Considerando o contexto das ocorrências, em que a maioria dos focos são resultado da ação humana, parte por criminosos e parte por pessoas irresponsáveis, fica evidente que a solução depende de uma mudança radical na forma como o Estado brasileiro gerencia seus recursos naturais. Também é preciso uma forte mudança na visão de negócios dos donos do agronegócio, o mais importante segmento econômico do Brasil. Muitos desdenhavam do trabalho contra o desmatamento, mas agora eles próprios se tornaram vítimas do mesmo fogo que destruiu gigantescas áreas de florestas nativas.

O que mais chama a atenção nisso tudo é que o Congresso brasileiro se mostra totalmente indiferente ao problema. Pior que isso: eles trabalham justamente para destruir o pouco que resta. Não bastasse perder tempo para aprovar projetos que autorizam a jogatina eletrônica e a comercialização de cigarros eletrônicos, os congressistas trabalham para aprovar o ‘pacote da destruição’ formado por mais de 25 projetos de lei três propostas de emendas à Constituição (PECs), que permitem absurdos com derrubada de mata nativa em áreas de preservação permanente e redução de 80% para 50% a reserva legal na Amazônia, entre outros.

Projetos que visam beneficiar economicamente os donos do agronegócio – muitos deles, agora vítimas desses incêndios, mas que não enxergam além de seus próprios bolsos. Isso tem que mudar antes que seja tarde. Poder público e agropecuaristas precisam se reunir, se entenderem e, juntos, criarem um plano em prol da sustentabilidade. Os governos municipais, estaduais e o federal, assim como os legislativos nas três esferas, devem avaliar os gargalos que dificultam a fiscalização para corrigi-los, assim como deve haver mudança na legislação para que a punição passe a ser verdadeiramente temida.

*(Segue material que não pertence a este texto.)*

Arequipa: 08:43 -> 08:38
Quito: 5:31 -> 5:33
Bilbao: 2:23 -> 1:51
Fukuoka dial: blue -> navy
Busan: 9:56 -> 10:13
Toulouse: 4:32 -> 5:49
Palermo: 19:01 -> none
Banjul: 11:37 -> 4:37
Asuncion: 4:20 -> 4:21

Já os proprietários das fazendas precisam melhorar procedimentos e criar meios de monitorar toda a área produtiva e os resquícios de florestas que restaram em suas propriedades. As perdas não são só deles e nem são apenas animais selvagens que estão morrendo e perdendo seus habitats. O lucro deles está sendo queimado. Compaixão com o primeiro grupo é respeito com o próprio bolso ou conta bancária. É respeito com a sociedade como um todo.

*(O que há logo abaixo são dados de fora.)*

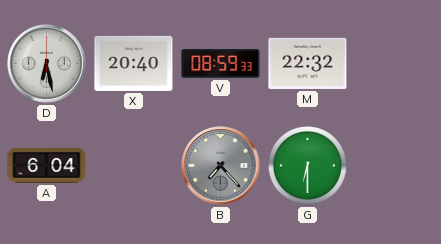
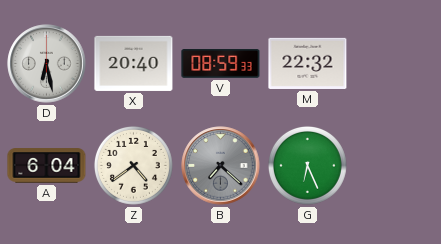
Z: none -> 4:39
B: 7:23 -> 7:22
G: 6:30 -> 6:26
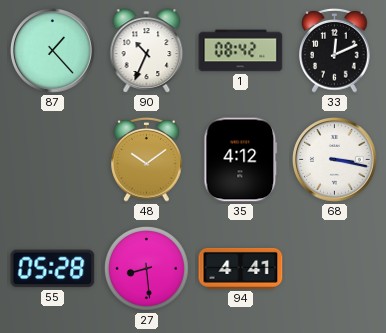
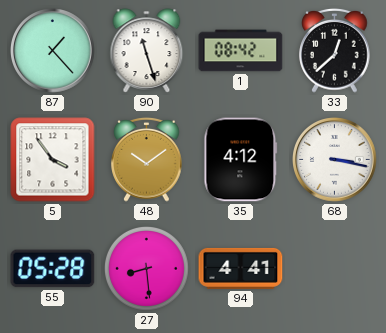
90: 10:34 -> 11:27
33: 12:11 -> 12:38
5: none -> 3:54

O conceito ESG tem de ser mais bem disseminado na sociedade. Mas isso só será possível se os que estão no topo da pirâmide política e econômica aprenderem e a aceitarem que é preciso mudar. Querendo ou não, eles são o exemplo para a sociedade. Se a cultura lá em cima não mudar, na base também não mudará. E aí o Brasil perderá a batalha para o aquecimento global. Todos nós seremos penalizados. Vai mais um aviso: para a natureza não existe classe social nem cargo de maior importância. Quando ela revidar, ninguém vai se salvar com ‘carteirada’.

Roberto Gonzalez é consultor de governança corporativa e ESG e conselheiro independente de empresas. É autor do livro ‘Governança Corporativa – O Poder de Transformação das Empresas’.